In terms of growth projections, according to the report, 23 of 33 Latin American and Caribbean countries (and 18 out of 20 in Latin America) will see their growth decelerate during 2019, while 14 nations will record an expansion of 1% or less by year’s end.
Furthermore, the report verifies that the region’s GDP per capita will have contracted 4.0% between 2014 and 2019.
Meanwhile, national unemployment will rise from 8.0% in 2018 to 8.2% in 2019, which amounts to an increase of one million people, reaching a new maximum of 25.2 million. This situation is compounded by a deterioration in job quality due to growth in self-employment (which exceeded salaried employment) and in labor informality.
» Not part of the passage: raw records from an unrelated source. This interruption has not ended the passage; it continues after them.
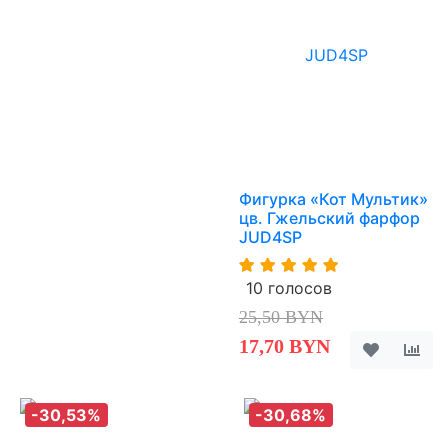
Фигурка «Кот Мультик»
цв. Гжельский фарфор
JUD4SP
10 голосов
25,50 BYN
17,70 BYN
-30,53%
-30,68%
The Preliminary Overview forecasts that in 2019 the country with the greatest expansion will be Dominica (9.0%), followed by Antigua and Barbuda (6.2%), the Dominican Republic (4.8%) and Guyana (4.5%). In contrast, Venezuela will experience the greatest setback, with a contraction of -25.5%, followed by Nicaragua (-5.3%), Argentina (-3.0%) and Haiti (-0.7%). Central America will grow 2.4%, the Caribbean 1.4% and South America will contract -0.1%.
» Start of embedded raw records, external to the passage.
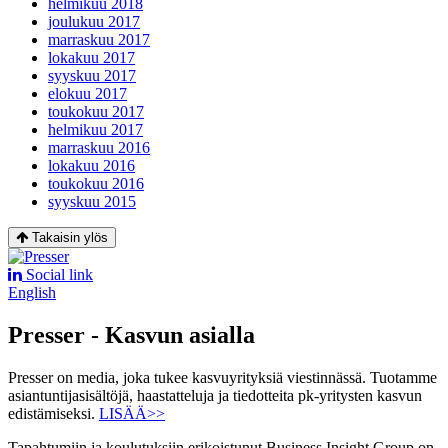
helmikuu 2018
joulukuu 2017
marraskuu 2017
lokakuu 2017
syyskuu 2017
elokuu 2017
toukokuu 2017
helmikuu 2017
marraskuu 2016
lokakuu 2016
toukokuu 2016
syyskuu 2015
Takaisin ylös
Social link
English
Presser - Kasvun asialla
Presser on media, joka tukee kasvuyrityksiä viestinnässä. Tuotamme
asiantuntijasisältöjä, haastatteluja ja tiedotteita pk-yritysten kasvun
edistämiseksi.
LISÄÄ>>
Tapahtumiin ja koulutuksiin erikoistunut Business Insight Group on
For 2020, ECLAC’s projections indicate that Caribbean nations will continue leading regional growth (with a subregional average of 5.6%), led by Guyana (85.6%, due to oil production starting in 2020), Antigua and Barbuda (6.5%), Dominica (4.9%) and the Dominican Republic (4.7%). On the low end of the spectrum, Venezuela, Nicaragua and Argentina will have more moderate economic contraction rates (with -14%, -1.4% and -1.3%, respectively).
Meanwhile, Central America will expand 2.6% and South America 1.2%.
According to the report, despite the difficulties and limitations that policy spaces currently face, in contrast to prior periods, the majority of the region’s countries find themselves today in situations of historically low inflation levels (a 2.6% regional average, without taking into account Venezuela, Argentina and Haiti), relatively high international reserves, the economies generally preserve access to international financial markets, and international interest rates are at low levels. These conditions favor the capacity to implement macroeconomic policies that would tend to reverse the current low-growth scenario.
To that end, it is critical to reactivate economic activity through greater public spending on investment and social policies, ECLAC indicates. In addition, to address social demands, short-term redistributive efforts must be complemented with an increase in the provision and quality of public goods and services, the Commission underscores.